Three General Approaches
You've heard of a million weight loss schemes and dietary schemes, and in my experience, they usually use one main approach. They either focus on your changing your eating structure, food choice, or food volume.
Food Choice: This is the food you choose to eat. Duh!
Eating Structure: When you eat, and how you structured that eating. For example, do you eat breakfast every day? Do you get most of your calories at night? Do you get most of your food during snacks, or just during meals? Do you restrict your eating times (from 10am to 6pm, perhaps)?
Food Volume: This represents the effort of portion size and portion restriction, and calorie counting in general

Example approaches using each of these: Food choice programs include the ketogenic diet, vegetarian diets, or strict whole-food, plant-based. Eating structure approaches include time restricted eating programs (Do not eat outside a 10 hour window every day, for example), or programs to do not allow snacking and mandate a certain number of meals, like you might find in a Food Addicts program. The food volume approach includes most dieting programs, as they foster a relentless focus on understanding and regulating portion sizes, calorie counts (which might coded as point systems), and then eating less to take in fewer calories.
The Best Approach
You will not get optimal benefits if you just focus on just one of these approaches. It seems lovely and wonderful to eat whatever you want, for example, and just restrict your eating to 10 hours a day. That seems almost easy and much more doable. But it doesn't work that well all on its own. Likewise, it seems lovely and wonderful to be able to eat anything you want - it's all on the menu - as long as you choose moderate portions and eat "sensibly", or stay under a calorie goal. How many times have you heard that? Again - most of you won't get your best long-term results this way.

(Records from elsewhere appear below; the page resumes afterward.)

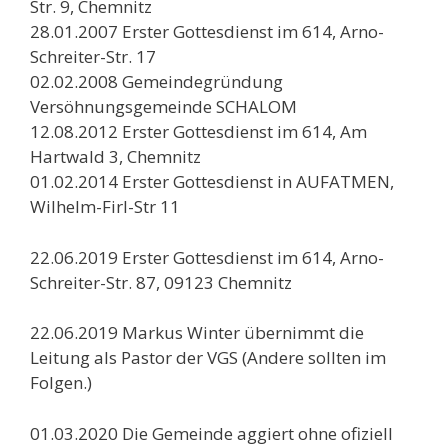
Str. 9, Chemnitz
28.01.2007 Erster Gottesdienst im 614, Arno-
Schreiter-Str. 17
02.02.2008 Gemeindegründung
Versöhnungsgemeinde SCHALOM
12.08.2012 Erster Gottesdienst im 614, Am
Hartwald 3, Chemnitz
01.02.2014 Erster Gottesdienst in AUFATMEN,
Wilhelm-Firl-Str 11
22.06.2019 Erster Gottesdienst im 614, Arno-
Schreiter-Str. 87, 09123 Chemnitz
22.06.2019 Markus Winter übernimmt die
Leitung als Pastor der VGS (Andere sollten im
Folgen.)
01.03.2020 Die Gemeinde aggiert ohne ofiziell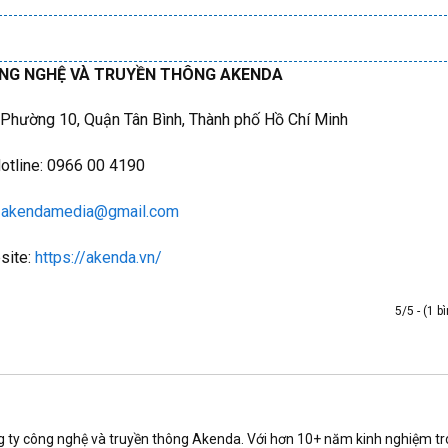
NG NGHỆ VÀ TRUYỀN THÔNG AKENDA
, Phường 10, Quận Tân Bình, Thành phố Hồ Chí Minh
otline: 0966 00 4190
:
akendamedia@gmail.com
site:
https://akenda.vn/
5/5 - (1 b
g ty công nghệ và truyền thông Akenda. Với hơn 10+ năm kinh nghiệm t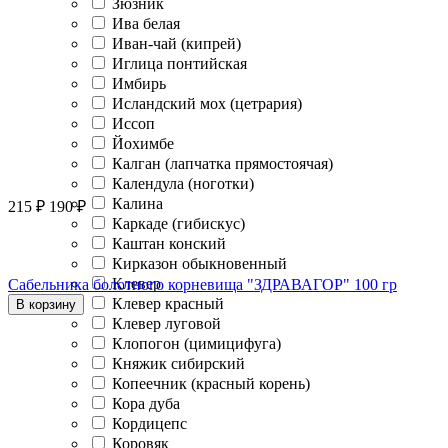
Зюзник
Ива белая
Иван-чай (кипрей)
Иглица понтийская
Имбирь
Исландский мох (цетрария)
Иссоп
Йохимбе
Калган (лапчатка прямостоячая)
Календула (ноготки)
Калина
215
₽
190
₽
Каркаде (гибискус)
Каштан конский
Кирказон обыкновенный
Клевер
Сабельника болотного корневища "ЗДРАВАГОР" 100 гр
Клевер красный
В корзину
Клевер луговой
Клопогон (цимицифуга)
Княжик сибирский
Копеечник (красный корень)
Кора дуба
Кордицепс
Коровяк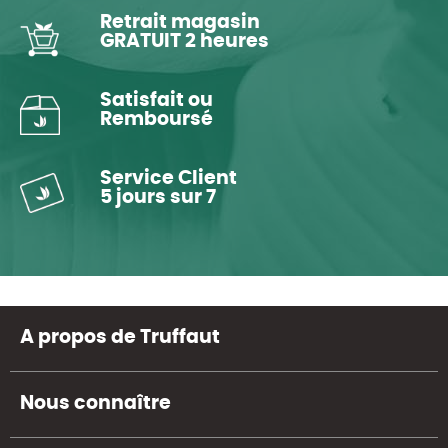
Retrait magasin
GRATUIT 2 heures
Satisfait ou
Remboursé
Service Client
5 jours sur 7
A propos de Truffaut
Nous connaître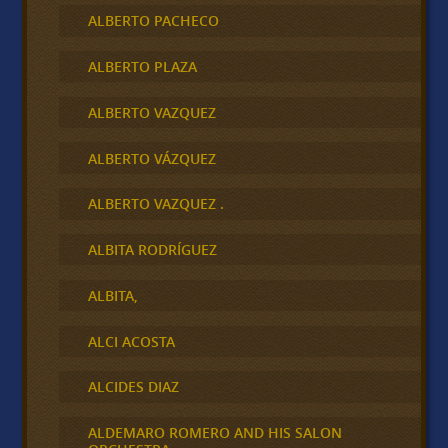
ALBERTO PACHECO
ALBERTO PLAZA
ALBERTO VAZQUEZ
ALBERTO VÁZQUEZ
ALBERTO VAZQUEZ .
ALBITA RODRÍGUEZ
ALBITA,
ALCI ACOSTA
ALCIDES DIAZ
ALDEMARO ROMERO AND HIS SALON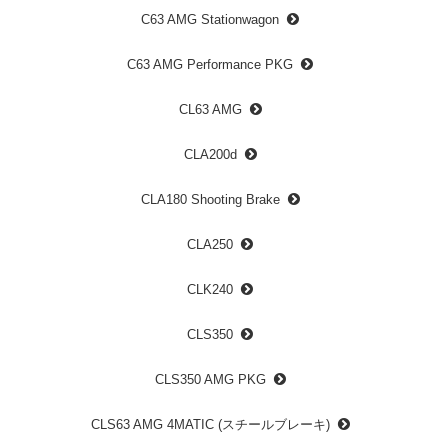
C63 AMG Stationwagon
C63 AMG Performance PKG
CL63 AMG
CLA200d
CLA180 Shooting Brake
CLA250
CLK240
CLS350
CLS350 AMG PKG
CLS63 AMG 4MATIC (スチールブレーキ)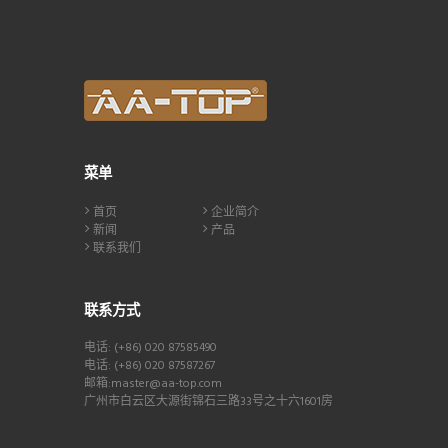
菜单
首页
企业简介
新闻
产品
联系我们
联系方式
电话: (+86) 020 87585490
电话: (+86) 020 87587267
邮箱:master@aa-top.com
广州市白云区大源街锦石三路33号之十六1601房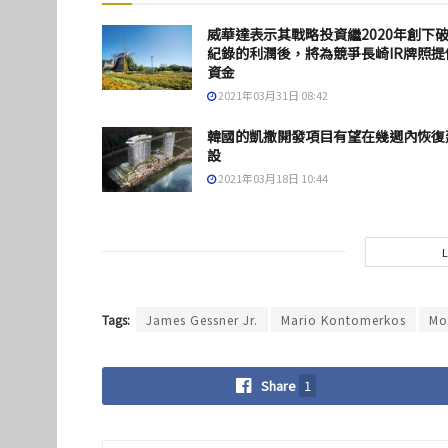
威華達表示其戰略投資繼2020年創下
紀錄的利潤後，將為競爭長崎IR牌照提
資金
2021年03月31日 08:42
韓國的凱撒開發項目有望在幾週內恢復
設
2021年03月18日 10:44
Tags:
James Gessner Jr.
Mario Kontomerkos
Mo
Share
1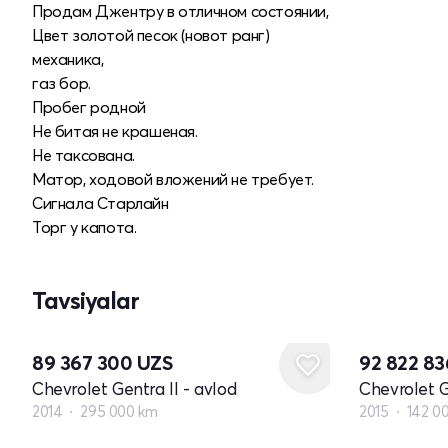
Продам Джентру в отличном состоянии,
Цвет золотой песок (новот ранг)
механика,
газ бор.
Пробег родной
Не битая не крашеная.
Не таксована.
Матор, ходовой вложений не требует.
Сигнала Старлайн
Торг у капота.
Tavsiyalar
89 367 300
UZS
92 822 8
Chevrolet Gentra II - avlod
Chevrolet G
2014
295 000 km
2015
142 0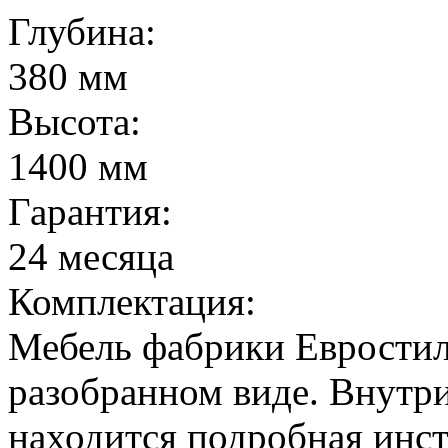
Глубина:
380 мм
Высота:
1400 мм
Гарантия:
24 месяца
Комплектация:
Мебель фабрики Евростил
разобранном виде. Внутр
находится подробная инст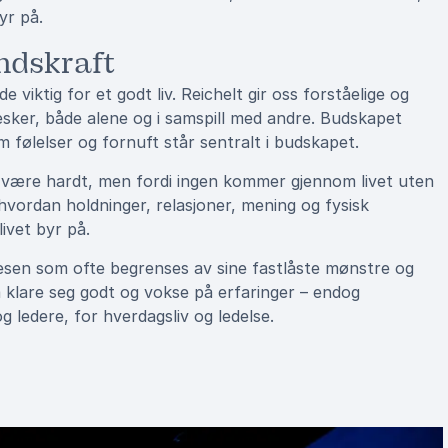
yr på.
ndskraft
iktig for et godt liv. Reichelt gir oss forståelige og
sker, både alene og i samspill med andre. Budskapet
følelser og fornuft står sentralt i budskapet.
kal være hardt, men fordi ingen kommer gjennom livet uten
hvordan holdninger, relasjoner, mening og fysisk
ivet byr på.
esen som ofte begrenses av sine fastlåste mønstre og
 klare seg godt og vokse på erfaringer – endog
g ledere, for hverdagsliv og ledelse.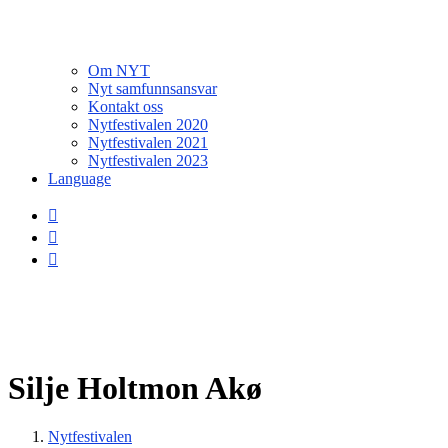
Om NYT
Nyt samfunnsansvar
Kontakt oss
Nytfestivalen 2020
Nytfestivalen 2021
Nytfestivalen 2023
Language
Silje Holtmon Akø
Nytfestivalen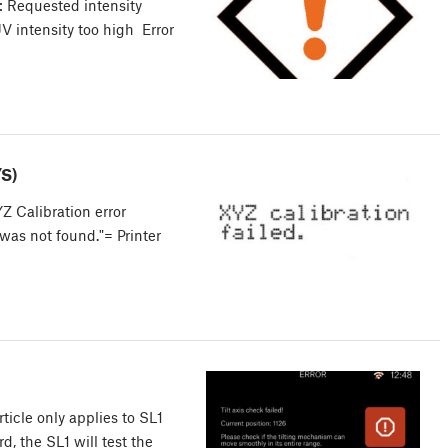
: Requested intensity
 intensity too high Error
S)
Calibration error
was not found."= Printer
ticle only applies to SL1
d, the SL1 will test the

And you may have heard that you can eat as much as you want, whenever you want, if you just restrict food choice to only plants, or only meat, or only grapefruit, or whatever else you may have heard. If you restrict your food choice enough, this may be true, but in the real world, I've met plenty of patients (myself included) who can find ways to overeat even with mostly healthy choices. So this, too, is not going to be your optimal approach.
In reality you have to incorporate all three of these approaches. There's no easy way out. I'm sorry. For most Americans, this demands a major overhaul and the contribution of any one of these approaches needs to be tailored to each individual depending on their starting habits and preferences.
A Foundation to Build On
However, just because all of these approaches should be tended to does not mean that they are all equally important. I strongly believe that the most important focus of these three categories is food choice. If you choose the right food, the eating structure and food volume fall into place far more easily. If you don't choose the right food, you'll have to be "on a diet" for the rest of your life. You'll always be eating less than you'd like, or not eating when you'd like. You know how that turns out. It's an approach that can work in the short run, but there's probably only a a few people out of a hundred who can eat whatever foods they want and just "eat less" for the rest of their lives. It's not impossible, but I think it's actually the harder approach in the long run.
So know that there's a few aspects of your diet that you may need to address, and it may well incorporate all three of these approaches. But above all, realize that the most important aspect, the foundation upon which the others should be built, is food choice.